What to produce:
Make an exact transcript of the lines in the data below, starting with the one containing "对此，冯佳路表示，由于并不清楚其他电商的运营成本，" and going on through the one containing "o una curiosità particolare...", with both included and the pictures left out.

Dataset records:
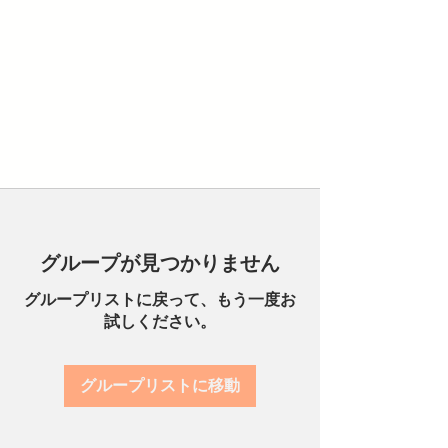
グループが見つかりません
グループリストに戻って、もう一度お
試しください。
グループリストに移動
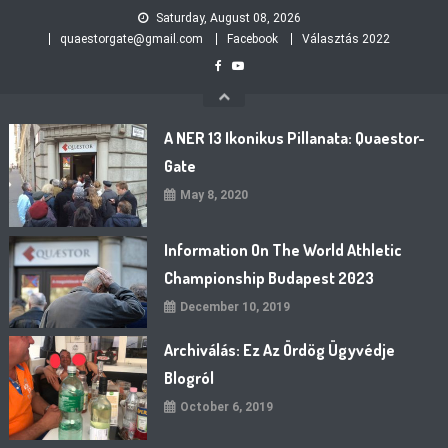
Skip
Saturday, August 08, 2026
to
quaestorgate@gmail.com
Facebook
Választás 2022
content
A NER 13 Ikonikus Pillanata: Quaestor-
Gate
May 8, 2020
Information On The World Athletic
Championship Budapest 2023
December 10, 2019
Archiválás: Ez Az Ördög Ügyvédje
Blogról
October 6, 2019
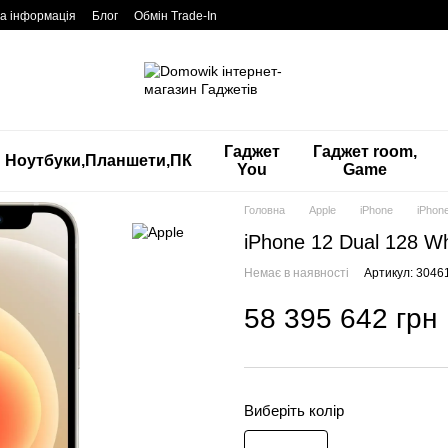
а інформація
Блог
Обмін Trade-In
Гаджет
Гаджет room,
Ноутбуки,Планшети,ПК
You
Game
Головна
Apple
iPhone
iPhon
iPhone 12 Dual 128 
Немає в наявності
Артикул: 3046
58 395 642 грн
Виберіть колір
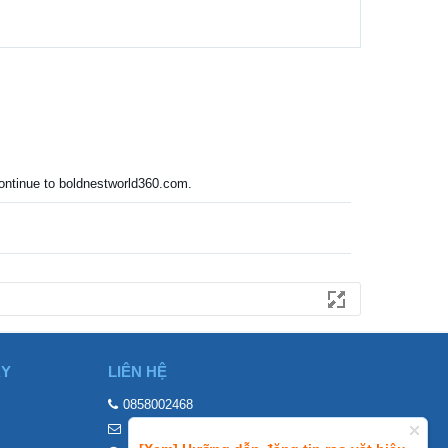
 continue to boldnestworld360.com.
ÀY
LIÊN HỆ
0858002468
contact@mraovat.vn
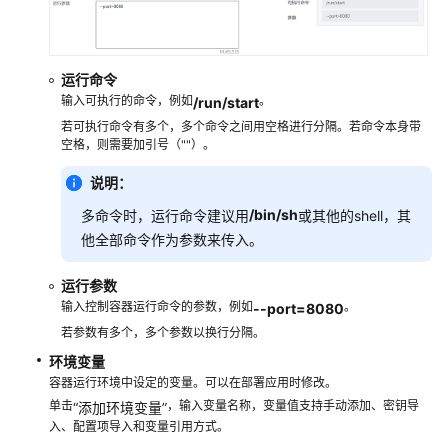
用
模
板
运行命令
输入可执行的命令，例如
。
/run/start
亲
若可执行命令有多个，多个命令之间用空格进行分隔。若命令本身带
和
空格，则需要加引号（""）。
与
反
说明：
亲
/bin/sh
多命令时，运行命令建议用
或其他的shell，其
和
调
他全部命令作为参数来传入。
度
运行参数
配
输入控制容器运行命令的参数，例如
。
--port=8080
置
若参数有多个，多个参数以换行分隔。
项
环境变量
容器运行环境中设定的变量。可以在部署应用时修改。
密
单击
，输入变量名称，变量值支持手动添加、密钥导
“添加环境变量”
钥
入、配置项导入和变量引用方式。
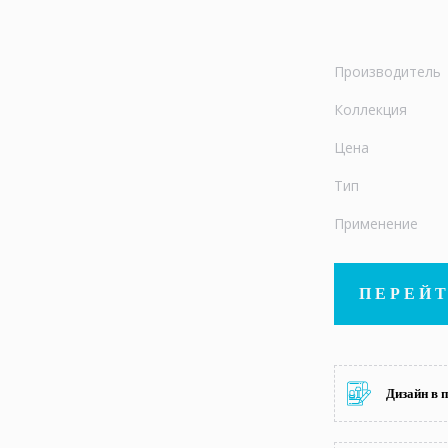
Производитель
Коллекция
Цена
Тип
Применение
ПЕРЕЙТ
Дизайн в 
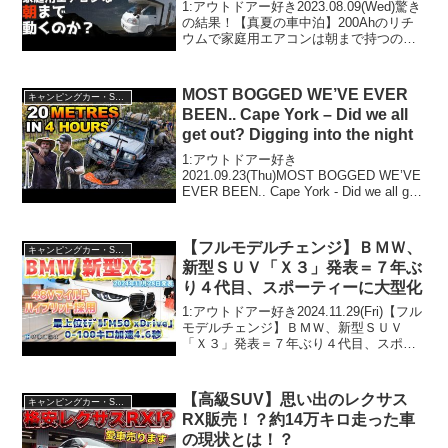
るのか？キャンピングカー☆
1:アウトドアー好き2023.08.09(Wed)驚き
の結果！【真夏の車中泊】200Ahのリチ
ウムで家庭用エアコンは朝まで持つの
か？何時間使えるのか？キャンピングカ
ー☆って人気で話題らしいぞ、見逃さな
いで！！2:アウトドアー好き2023.0...
MOST BOGGED WE’VE EVER
キャンピングカー・SUV人気車種
BEEN.. Cape York – Did we all
get out? Digging into the night
1:アウトドアー好き
2021.09.23(Thu)MOST BOGGED WE’VE
EVER BEEN.. Cape York - Did we all get
out? Digging into the nightって人気で話題
らしいぞ...
【フルモデルチェンジ】ＢＭＷ、
キャンピングカー・SUV人気車種
新型ＳＵＶ「Ｘ３」発表＝７年ぶ
り４代目、スポーティーに大型化
1:アウトドアー好き2024.11.29(Fri)【フル
モデルチェンジ】ＢＭＷ、新型ＳＵＶ
「Ｘ３」発表＝７年ぶり４代目、スポー
ティーに大型化って人気で話題らしい
ぞ、見逃さないで！！2:アウトドアー好
き2024.11.29(Fri)この動画は...
【高級SUV】思い出のレクサス
キャンピングカー・SUV人気車種
RX販売！？約14万キロ走った車
の現状とは！？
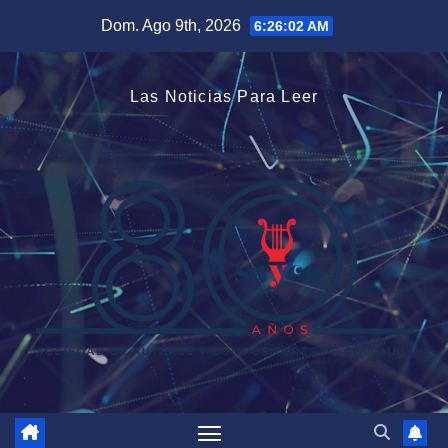
Saltar
Dom. Ago 9th, 2026
6:26:02 AM
al
contenido
Las Noticias Para Leer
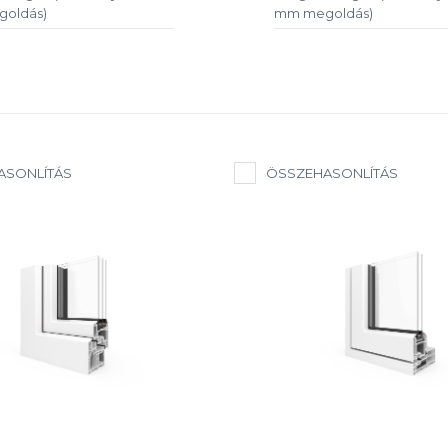
oldás)
mm megoldás)
ASONLÍTÁS
ÖSSZEHASONLÍTÁS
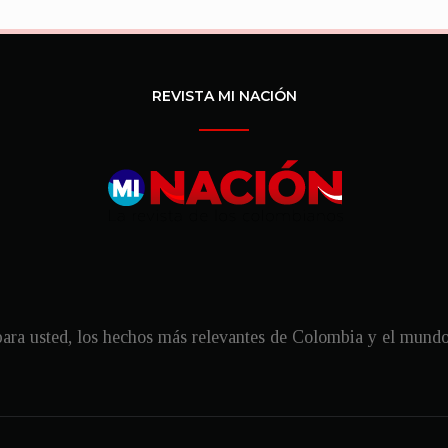
REVISTA MI NACIÓN
ra usted, los hechos más relevantes de Colombia y el mundo, 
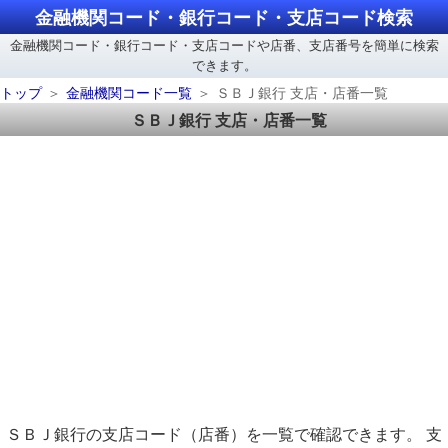
金融機関コード・銀行コード・支店コード検索
金融機関コード・銀行コード・支店コードや店番、支店番号を簡単に検索
できます。
トップ
金融機関コード一覧
ＳＢＪ銀行 支店・店番一覧
ＳＢＪ銀行 支店・店番一覧
ＳＢＪ銀行の支店コード（店番）を一覧で確認できます。 支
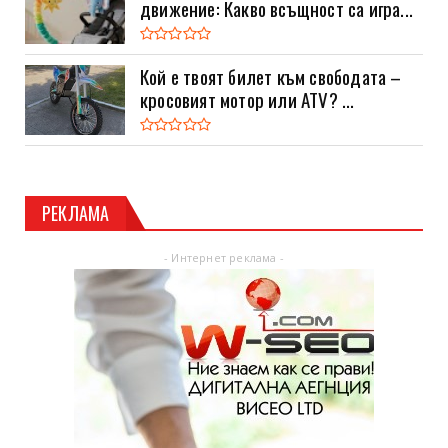
движение: Какво всъщност са игра...
Кой е твоят билет към свободата –
кросовият мотор или ATV? ...
РЕКЛАМА
- Интернет реклама -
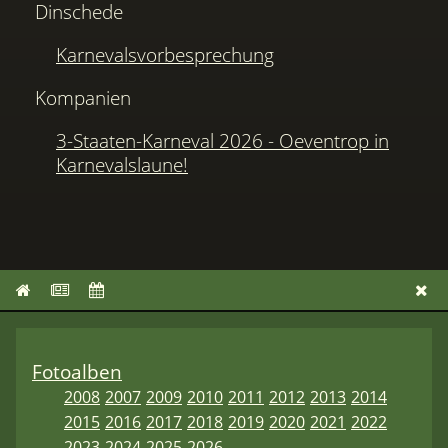
Dinschede
Karnevalsvorbesprechung
Kompanien
3-Staaten-Karneval 2026 - Oeventrop in
Karnevalslaune!
Fotoalben
2008
2007
2009
2010
2011
2012
2013
2014
2015
2016
2017
2018
2019
2020
2021
2022
2023
2024
2025
2026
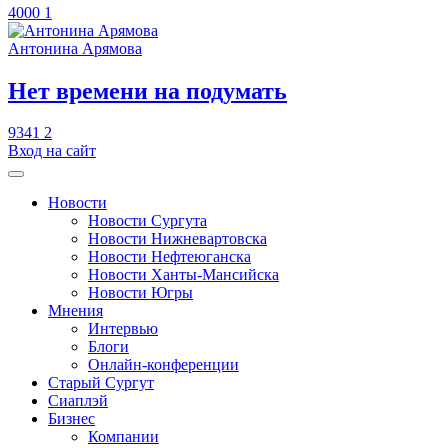
4000
1
Антонина Арямова
​Нет времени на подумать
9341
2
Вход на сайт
Новости
Новости Сургута
Новости Нижневартовска
Новости Нефтеюганска
Новости Ханты-Мансийска
Новости Югры
Мнения
Интервью
Блоги
Онлайн-конференции
Старый Сургут
Сиаплэй
Бизнес
Компании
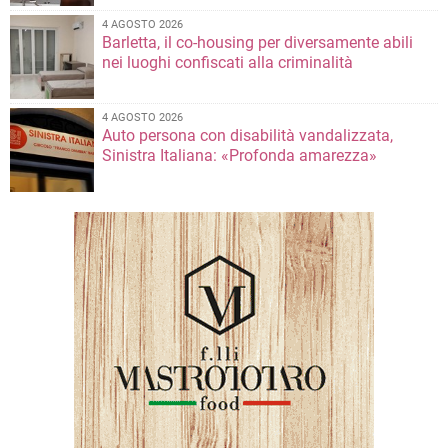
4 AGOSTO 2026
Barletta, il co-housing per diversamente abili
nei luoghi confiscati alla criminalità
4 AGOSTO 2026
Auto persona con disabilità vandalizzata,
Sinistra Italiana: «Profonda amarezza»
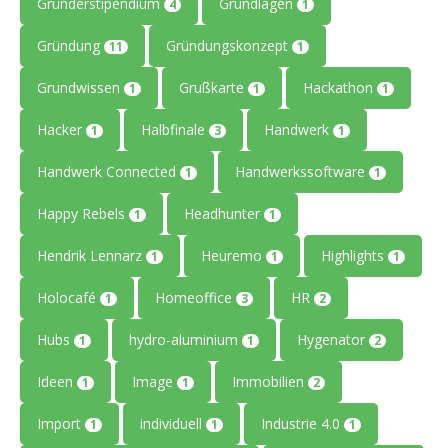
Gründerstipendium
Grundlagen
4
1
Gründung
Gründungskonzept
11
1
Grundwissen
Grußkarte
Hackathon
1
1
1
Hacker
Halbfinale
Handwerk
1
3
1
Handwerk Connected
Handwerkssoftware
1
1
Happy Rebels
Headhunter
1
1
Hendrik Lennarz
Heuremo
Highlights
1
1
1
Holocafé
Homeoffice
HR
1
3
2
Hubs
hydro-aluminium
Hygenator
1
1
2
Ideen
Image
Immobilien
1
1
2
Import
individuell
Industrie 4.0
1
1
1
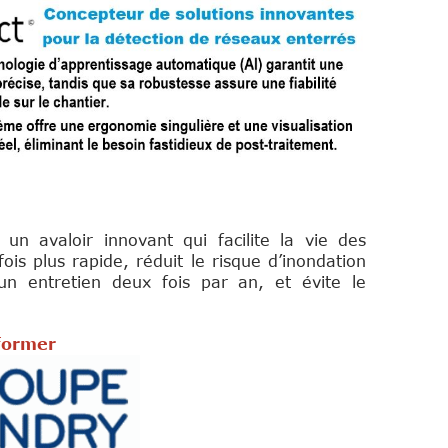
 avaloir innovant qui facilite la vie des
ois plus rapide, réduit le risque d’inondation
’un entretien deux fois par an, et évite le
nformer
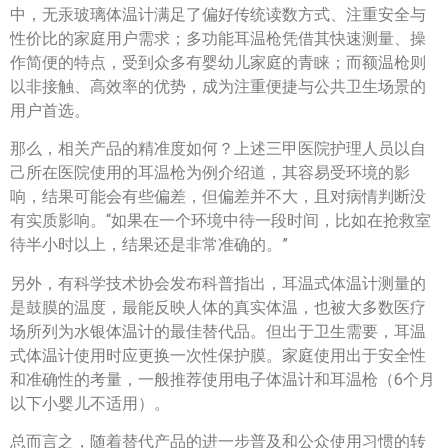
中，无汞玻璃体温计满足了偏好传统读数方式、注重安全与
性价比的家庭用户需求；多功能耳温枪凭借其快速测量、操
作简便的特点，受到众多有婴幼儿家庭的青睐；而额温枪则
以非接触、高效率的优势，成为注重便捷与公共卫生场景的
用户首选。
那么，相关产品的精准度如何？上述三甲医院护理人员以自
己所在医院使用的耳温枪为例介绍道，其容易受环境的影
响，结果可能会有些偏差，但偏差并不大，且对病情判断没
有实质影响。“如果在一个环境中待一段时间，比如在抢救室
待半小时以上，结果还是非常准确的。”
另外，有科学技术协会发布科普指出，耳温式体温计测量的
是鼓膜的温度，最能反映人体的真实体温，也被大多数医疗
场所列为水银体温计的最佳替代品。但出于卫生需要，耳温
式体温计使用时应更换一次性保护膜。家庭使用出于安全性
和准确性的考量，一般推荐使用电子体温计和耳温枪（6个月
以下小婴儿不适用）。
总而言之，随着替代产品的进一步普及和公众使用习惯的转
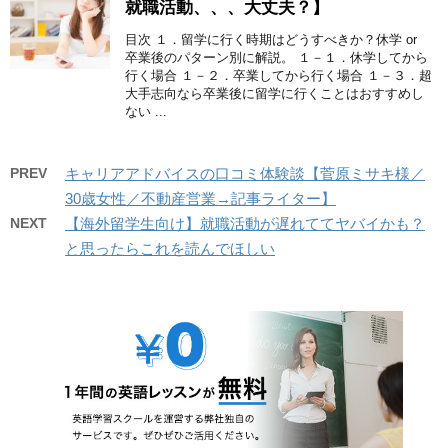
就職活動、、、大丈夫？】
目次 １．留学に行く時期はどうすべきか？休学 or
卒業後のパターン別に解説。 １－１．休学してから
行く場合 １－２．卒業してから行く場合 １－３．超
大手志向なら卒業後に留学に行くことはおすすめし
ない ...
PREV
キャリアアドバイスの口コミ体験談【菅原ミサキ様／
30歳女性／不動産営業→記事ライター】
NEXT
【海外留学生向け】就職活動が遅れててヤバイかも？
と思ったらこれを読んでほしい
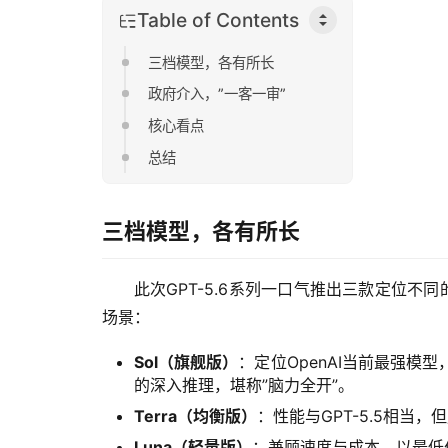
Table of Contents
三档模型，各有所长
政府介入，”一客一审”
核心看点
总结
三档模型，各有所长
此次GPT-5.6系列一口气推出三款定位不
场景：
Sol（旗舰版）
：定位OpenAI当前最强模
的深入推理，堪称”脑力全开”。
Terra（均衡版）
：性能与GPT-5.5相当
Luna（轻量版）
：兼顾速度与成本，以最低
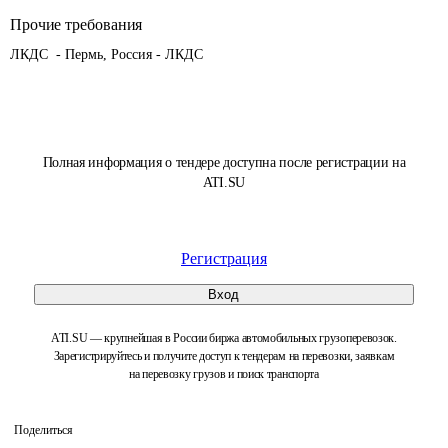
Прочие требования
ЛКДС  - Пермь, Россия - ЛКДС
Полная информация о тендере доступна после регистрации на
ATI.SU
Регистрация
Вход
ATI.SU — крупнейшая в России биржа автомобильных грузоперевозок.
Зарегистрируйтесь и получите доступ к тендерам на перевозки, заявкам
на перевозку грузов и поиск транспорта
Поделиться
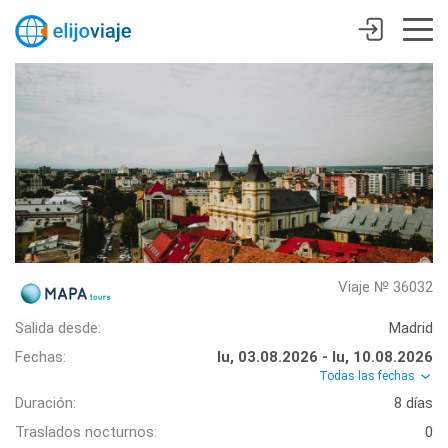
Viaje № 36032
Salida desde:
Madrid
Fechas:
lu, 03.08.2026 - lu, 10.08.2026
Todas las fechas
Duración:
8 días
Traslados nocturnos:
0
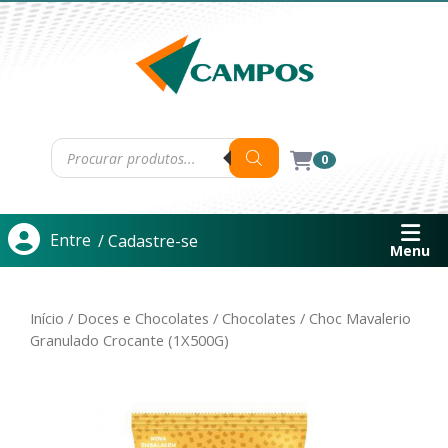
0
Entre
/ Cadastre-se
Menu
Início
/
Doces e Chocolates
/
Chocolates
/ Choc Mavalerio
Granulado Crocante (1X500G)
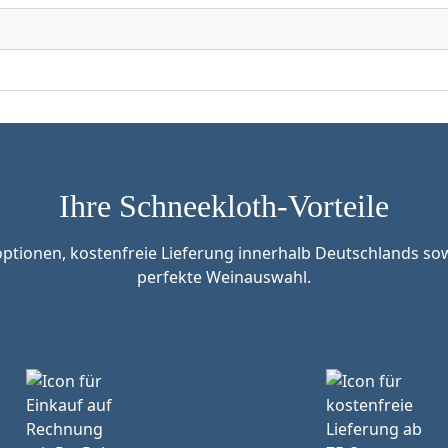
Ihre Schneekloth-Vorteile
tionen, kostenfreie Lieferung innerhalb Deutschlands sow
perfekte Weinauswahl.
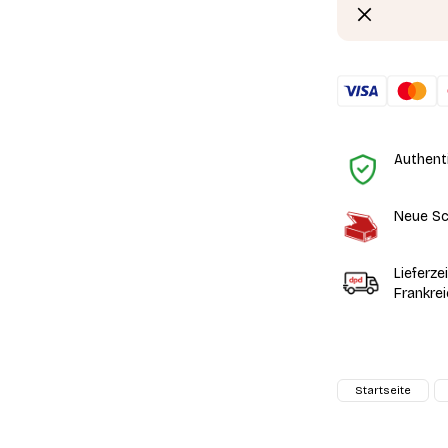
Authent
Neue Sc
Lieferze
Frankre
Startseite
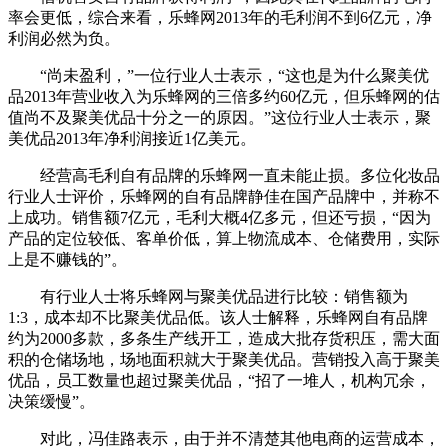
率会更低，综合来看，乐蜂网2013年的毛利润不到6亿元，净
利润必然为负。
“尚未盈利，”一位行业人士表示，“这也是为什么聚美优
品2013年营业收入为乐蜂网的三倍多约60亿元，但乐蜂网的估
值尚不及聚美优品十分之一的原因。”这位行业人士表示，聚
美优品2013年净利润接近1亿美元。
经营高毛利自有品牌的乐蜂网一直未能止损。多位化妆品
行业人士评价，乐蜂网的自有品牌静佳在国产品牌中，并称不
上成功。销售额7亿元，毛利大概4亿多元，但还亏损，“因为
产品的定位较低、客单价低，算上物流成本、仓储费用，实际
上是不赚钱的”。
有行业人士将乐蜂网与聚美优品进行比较：销售额为
1:3，成本却不比聚美优品低。该人士解释，乐蜂网自有品牌
约为2000多款，多条生产线开工，造成大批存货积压，需大面
积的仓储场地，场地面积就大于聚美优品。营销投入高于聚美
优品，员工数量也超过聚美优品，“招了一堆人，机构冗余，
决策缓慢”。
对此，冯佳路表示，由于并不清楚其他电商的运营成本，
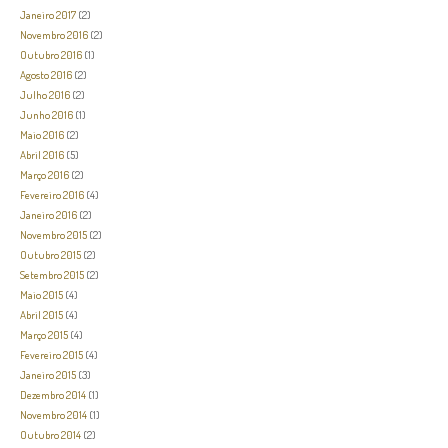
Janeiro 2017
(2)
Novembro 2016
(2)
Outubro 2016
(1)
Agosto 2016
(2)
Julho 2016
(2)
Junho 2016
(1)
Maio 2016
(2)
Abril 2016
(5)
Março 2016
(2)
Fevereiro 2016
(4)
Janeiro 2016
(2)
Novembro 2015
(2)
Outubro 2015
(2)
Setembro 2015
(2)
Maio 2015
(4)
Abril 2015
(4)
Março 2015
(4)
Fevereiro 2015
(4)
Janeiro 2015
(3)
Dezembro 2014
(1)
Novembro 2014
(1)
Outubro 2014
(2)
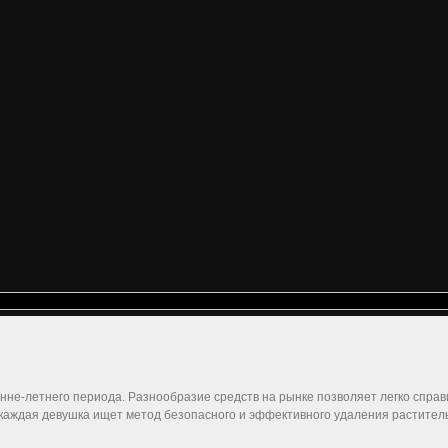
енне-летнего периода. Разнообразие средств на рынке позволяет легко справ
аждая девушка ищет метод безопасного и эффективного удаления растител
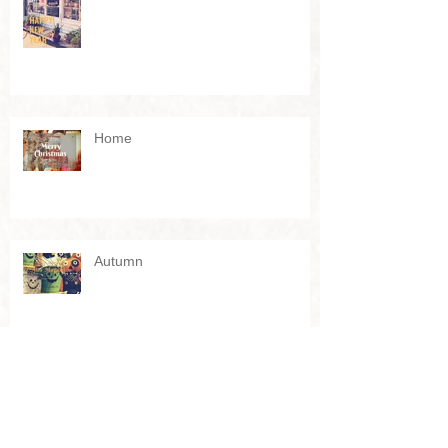
Home
Autumn
Archive
2024年12月
（1）
1件の記事
2023年11月
（2）
2件の記事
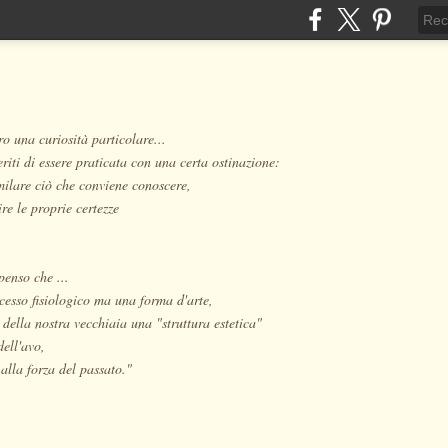
o una curiosità particolare...
eriti di essere praticata con una certa ostinazione:
milare ciò che conviene conoscere,
re le proprie certezze
penso che ...
cesso fisiologico ma una forma d'arte,
 della nostra vecchiaia una "struttura estetica"
dell'avo,
alla forza del passato."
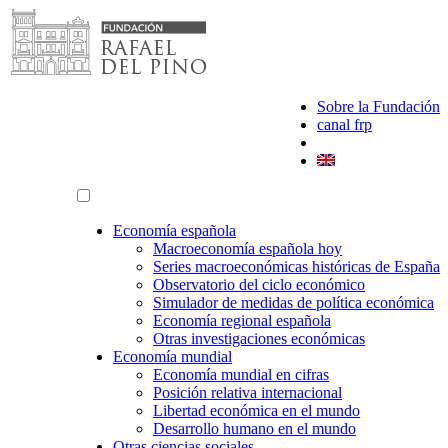
Saltar
al
contenido
Sobre la Fundación
canal frp
Economía española
Macroeconomía española hoy
Series macroeconómicas históricas de España
Observatorio del ciclo económico
Simulador de medidas de política económica
Economía regional española
Otras investigaciones económicas
Economía mundial
Economía mundial en cifras
Posición relativa internacional
Libertad económica en el mundo
Desarrollo humano en el mundo
Otras ciencias sociales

Result of the exercise:
对此，冯佳路表示，由于并不清楚其他电商的运营成本，
Janeiro 2017
(2)
Novembro 2016
(2)
Outubro 2016
(1)
Agosto 2016
(2)
Julho 2016
(2)
Junho 2016
(1)
Maio 2016
(2)
Abril 2016
(5)
Março 2016
(2)
Fevereiro 2016
(4)
Janeiro 2016
(2)
Novembro 2015
(2)
Outubro 2015
(2)
Setembro 2015
(2)
Maio 2015
(4)
Abril 2015
(4)
Março 2015
(4)
Fevereiro 2015
(4)
Janeiro 2015
(3)
Dezembro 2014
(1)
Novembro 2014
(1)
Outubro 2014
(2)
енне-летнего периода. Разнообразие средств на рынке позволяет легко справ
аждая девушка ищет метод безопасного и эффективного удаления растител
Home
Autumn
Archive
2024年12月
（1）
1件の記事
2023年11月
（2）
2件の記事
o una curiosità particolare...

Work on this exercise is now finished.